▶ [Exercise input]:

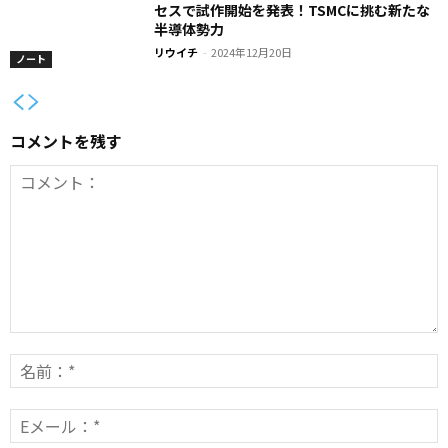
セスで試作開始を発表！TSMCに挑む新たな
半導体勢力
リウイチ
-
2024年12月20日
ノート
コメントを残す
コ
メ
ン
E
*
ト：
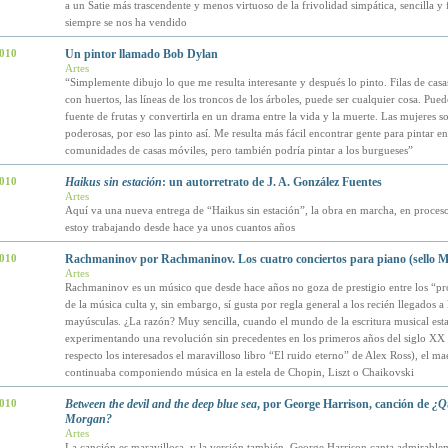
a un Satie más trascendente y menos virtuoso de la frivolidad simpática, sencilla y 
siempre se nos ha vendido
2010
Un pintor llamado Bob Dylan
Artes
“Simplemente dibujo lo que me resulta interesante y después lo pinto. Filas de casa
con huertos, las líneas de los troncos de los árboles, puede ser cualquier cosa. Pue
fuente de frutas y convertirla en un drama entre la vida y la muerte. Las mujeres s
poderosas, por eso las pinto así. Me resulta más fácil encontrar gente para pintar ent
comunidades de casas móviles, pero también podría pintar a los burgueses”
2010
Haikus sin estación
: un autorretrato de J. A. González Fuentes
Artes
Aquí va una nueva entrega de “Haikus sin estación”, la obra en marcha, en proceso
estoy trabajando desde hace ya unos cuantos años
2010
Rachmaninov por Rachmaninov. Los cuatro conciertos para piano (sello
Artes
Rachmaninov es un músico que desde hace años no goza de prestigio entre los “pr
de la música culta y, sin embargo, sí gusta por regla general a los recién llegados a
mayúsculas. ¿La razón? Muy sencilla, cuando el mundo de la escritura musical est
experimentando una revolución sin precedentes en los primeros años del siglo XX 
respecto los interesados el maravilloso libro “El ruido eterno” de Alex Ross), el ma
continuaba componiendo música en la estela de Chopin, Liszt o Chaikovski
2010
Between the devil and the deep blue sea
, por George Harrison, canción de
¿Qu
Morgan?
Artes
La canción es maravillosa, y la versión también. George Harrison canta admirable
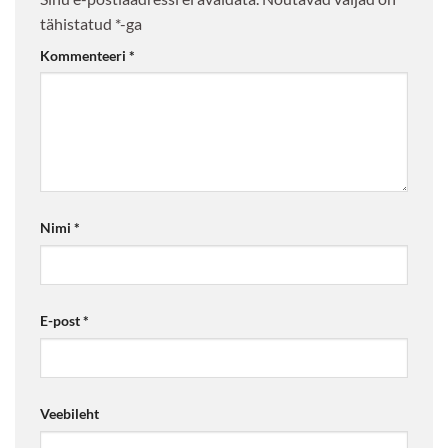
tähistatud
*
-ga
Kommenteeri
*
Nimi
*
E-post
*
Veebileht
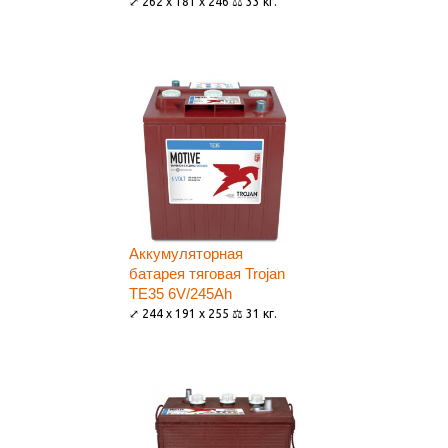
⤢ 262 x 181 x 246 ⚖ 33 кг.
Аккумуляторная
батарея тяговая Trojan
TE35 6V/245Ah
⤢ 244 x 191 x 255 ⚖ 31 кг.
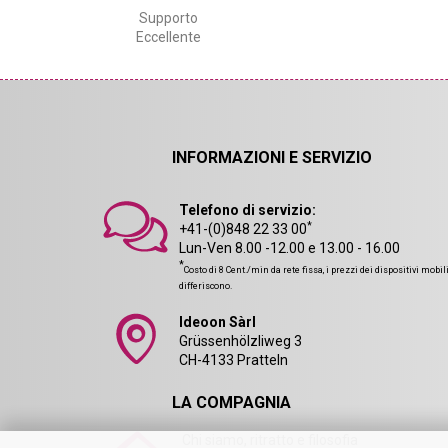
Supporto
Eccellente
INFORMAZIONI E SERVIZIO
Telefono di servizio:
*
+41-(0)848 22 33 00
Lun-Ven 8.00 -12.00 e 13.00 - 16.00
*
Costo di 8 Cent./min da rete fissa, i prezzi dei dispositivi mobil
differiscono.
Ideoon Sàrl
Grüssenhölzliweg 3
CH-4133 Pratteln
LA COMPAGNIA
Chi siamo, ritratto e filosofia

▶ [Your goal]:
Go through the material and copy every line in which the word "canción" occurs.

▶ [Exercise answer]:
, por George Harrison, canción de
La canción es maravillosa, y la versión también. George Harrison canta admirable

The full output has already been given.